BAGHDAD: North Iraq's Kurdistan Regional Government has expressed readiness to export the quantity of oil, assigned by the Central Government in Baghdad, in its general budget's draft-law, but such decision is liable to the Kurdish demands related to the settlement of the difference in this regard with the Central government, according to Kurdistan Government's Natural Resources Ministry's Advisor on Monday.

"The draft law, presented to the Iraqi Parliament about the state's general budget includes an article, limiting the exportation of 150,000 barrels of Kurdistan oil per day (bpd), within the current Iraqi plan to export 2.15 million barrels of oil per day (bpd), a level that we have no objection towards, in this respect," Dr. Ali Hassan Ballo told the Saudi-based al-Sharq al-Awasat (Middle East) Newspaper.
Ballo, meanwhile, said:
"We see that forcing (Kurdistan) Region's government to implement such commitment, without achieving its demands, represents a prejudiceness of the rights of the Region, taking into consideration non-payment of the dues on the government for the campanies working in the oil sector in Kurdistan."


The Legislatures of Kurdistan Coalition and its "Change List" had withdrawn from the Iraqi Parliament's session last Saturday, in protest against some articles of the draft-law on the general Iraqi state budget for 2011, regarding the quantities decided for oil exports from Kurdistan Region.

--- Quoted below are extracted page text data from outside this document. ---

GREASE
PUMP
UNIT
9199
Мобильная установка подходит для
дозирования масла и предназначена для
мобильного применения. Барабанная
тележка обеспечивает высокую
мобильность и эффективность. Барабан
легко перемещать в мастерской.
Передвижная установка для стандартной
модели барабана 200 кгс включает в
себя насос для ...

"The dues of oil fields that were not discovered yet by the Kurdistan Region's government itself, but through specialized international companies, must be paid to those companies before talk about any export of oil from Kurdistan fields," Ballo said, adding:
"we must expect a possibility to increase oil exports from Kurdistan fields next year to 200,000-250,000 barrels of oil per day (bpd), but that necessitates the improvement and development of the infractructure of the oil industry, thing that won't be achieved without the Iraqi government's recognition of the oil contracts."

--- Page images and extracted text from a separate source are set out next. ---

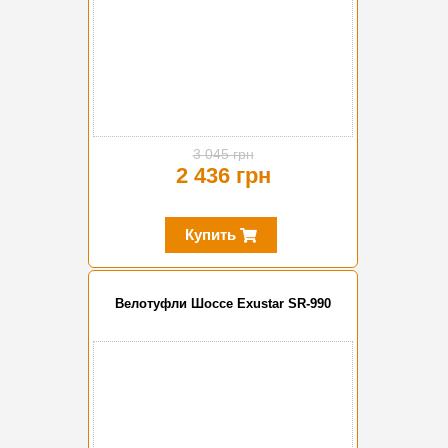
3 045 грн
2 436 грн
Купить
Велотуфли Шоссе Exustar SR-990
-20%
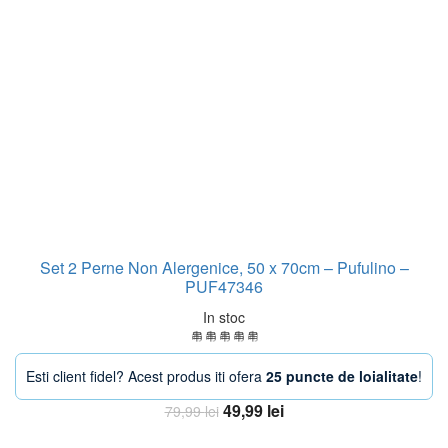
Set 2 Perne Non Alergenice, 50 x 70cm – Pufulino –
PUF47346
In stoc
Esti client fidel? Acest produs iti ofera
25 puncte de loialitate
!
Prețul
Prețul
49,99
lei
79,99
lei
inițial
curent
Adaugă în coș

The Kurdistan official said that "non-existence of an oil and gas law in Iraq is considered the basic problem the central government is suffering from; as there is no defined legal mechanism for the sharing of power and authorities in the oil sector between Kurdistan and the Central Government - a problem that rises from this angle."

The Kudistan official warned that "in the event of the approval of the state budget's law in its current form, the relationship between the (Kurdistan) Region and the Central Government would end, because imposing the Region to accept such legal chain shall deprive it from its resources, at a time when the Regional government needs its share from the state budget to satisfy the prerequisites of the (Kurdistan) Region and its citizens."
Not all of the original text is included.